§ RECORD SET:

····················

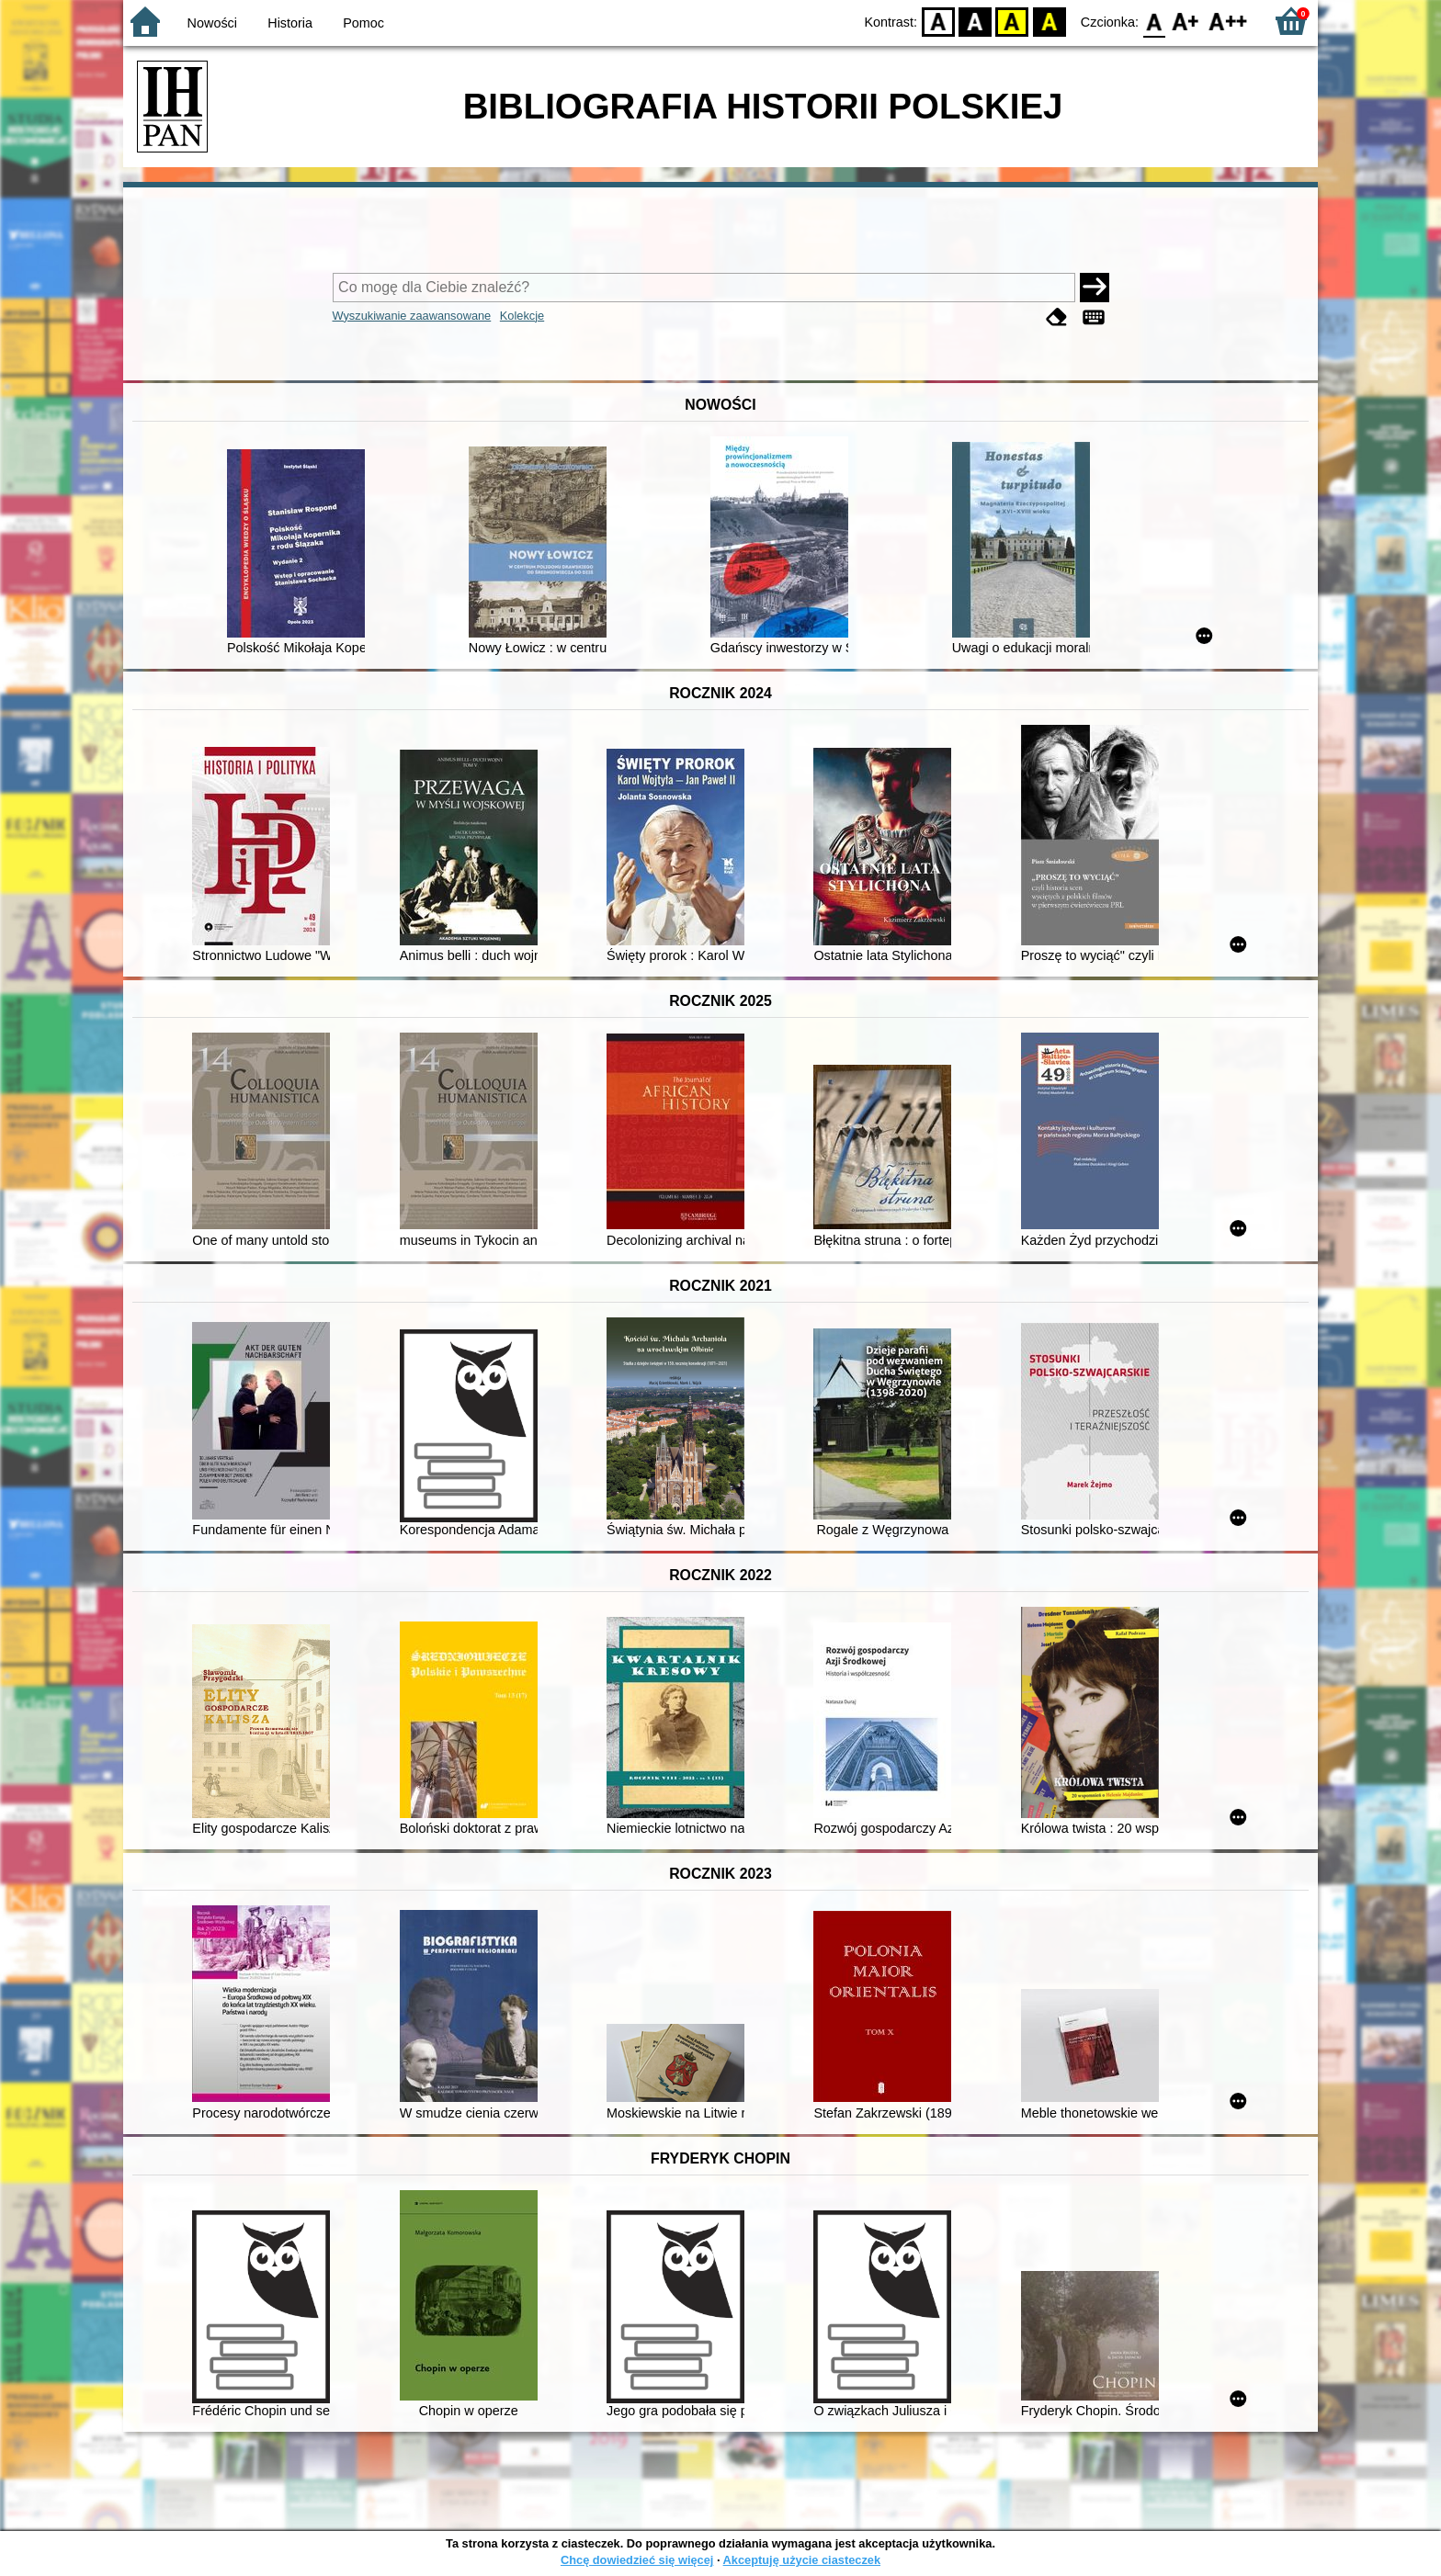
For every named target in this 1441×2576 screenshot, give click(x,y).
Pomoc (363, 23)
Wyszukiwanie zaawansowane (412, 315)
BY (1049, 20)
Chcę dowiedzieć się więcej (637, 2560)
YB (1012, 20)
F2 (1228, 20)
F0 (1154, 20)
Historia (289, 23)
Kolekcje (522, 315)
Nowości (212, 23)
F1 (1186, 20)
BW (975, 20)
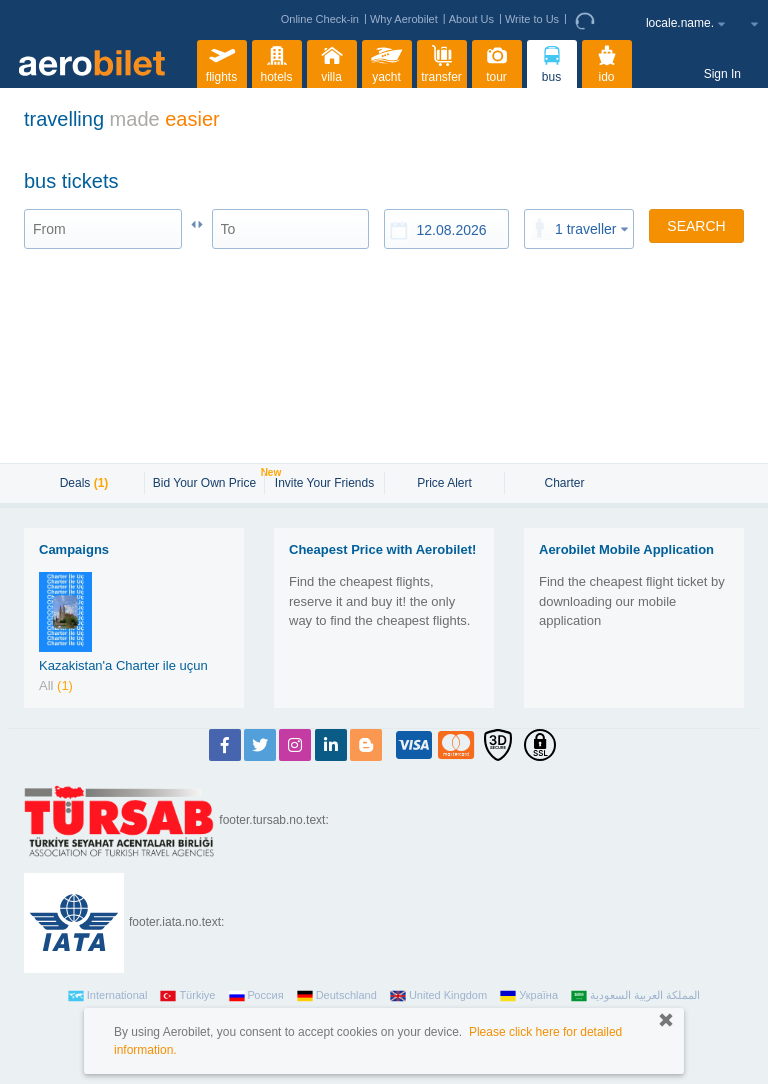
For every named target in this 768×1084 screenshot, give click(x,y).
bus (552, 62)
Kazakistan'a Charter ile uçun (123, 665)
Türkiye (187, 996)
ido (607, 62)
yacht (387, 62)
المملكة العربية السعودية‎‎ (635, 996)
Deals (84, 483)
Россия (256, 996)
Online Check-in (320, 19)
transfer (441, 62)
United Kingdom (438, 996)
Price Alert (444, 483)
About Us (471, 19)
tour (497, 62)
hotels (277, 62)
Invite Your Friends (324, 483)
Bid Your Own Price (207, 481)
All (56, 685)
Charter (564, 483)
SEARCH (696, 226)
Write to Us (532, 19)
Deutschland (337, 996)
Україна (529, 996)
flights (222, 62)
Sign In (722, 74)
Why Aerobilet (404, 19)
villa (332, 62)
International (108, 996)
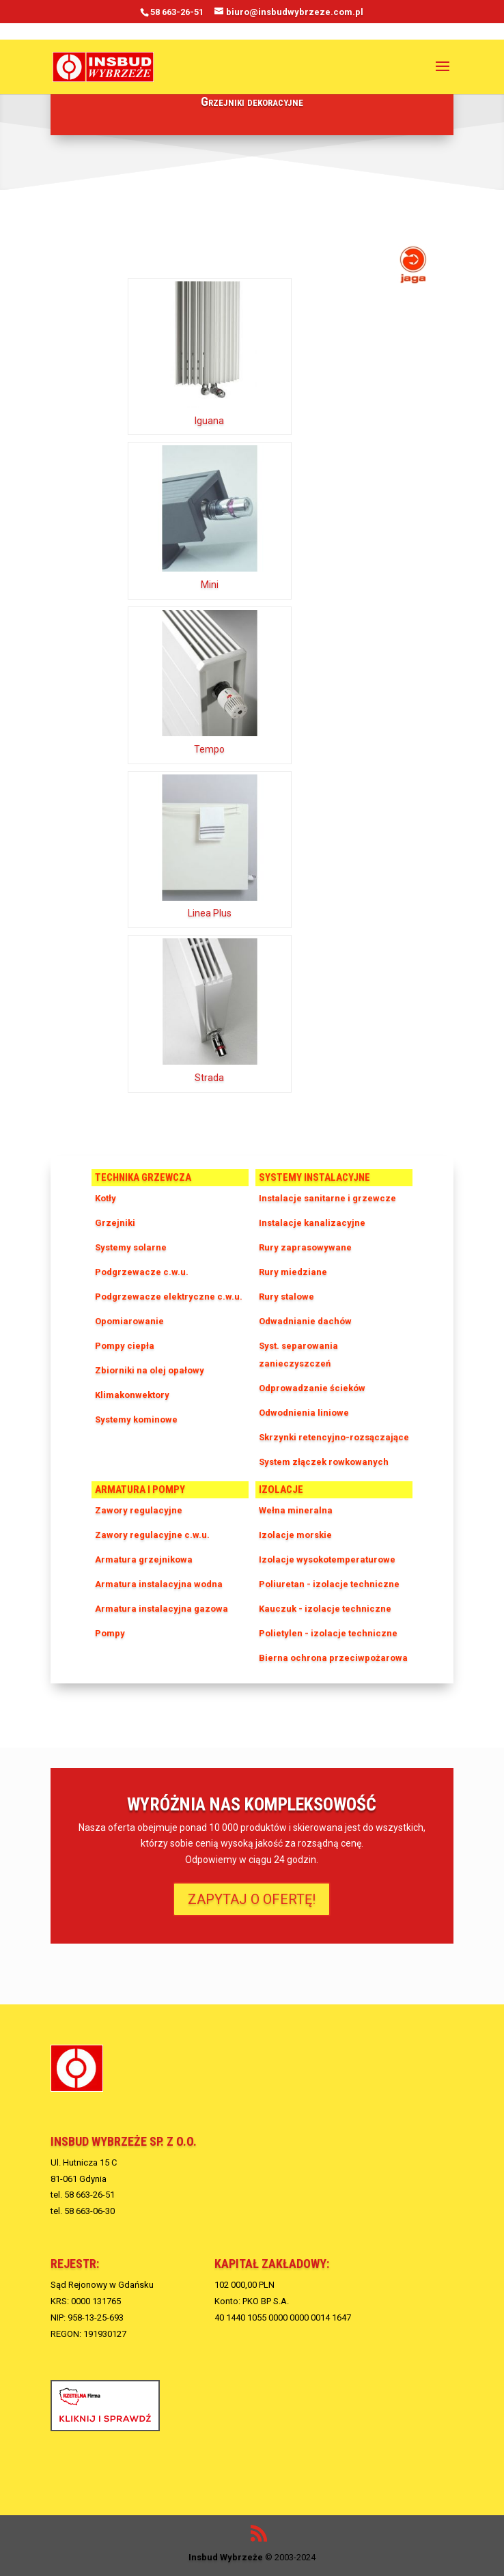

····················

Of the entries above, transcribe exactly those lines that fall between the line containing "Deals (84, 483)" and the line containing "villa (332, 62)", together with those two lines.

§ RESPONSE TO THIS EXERCISE:
Deals (84, 483)
Россия (256, 996)
Online Check-in (320, 19)
transfer (441, 62)
United Kingdom (438, 996)
Price Alert (444, 483)
About Us (471, 19)
tour (497, 62)
hotels (277, 62)
Invite Your Friends (324, 483)
Bid Your Own Price (207, 481)
All (56, 685)
Charter (564, 483)
SEARCH (696, 226)
Write to Us (532, 19)
Deutschland (337, 996)
Україна (529, 996)
flights (222, 62)
Sign In (722, 74)
Why Aerobilet (404, 19)
villa (332, 62)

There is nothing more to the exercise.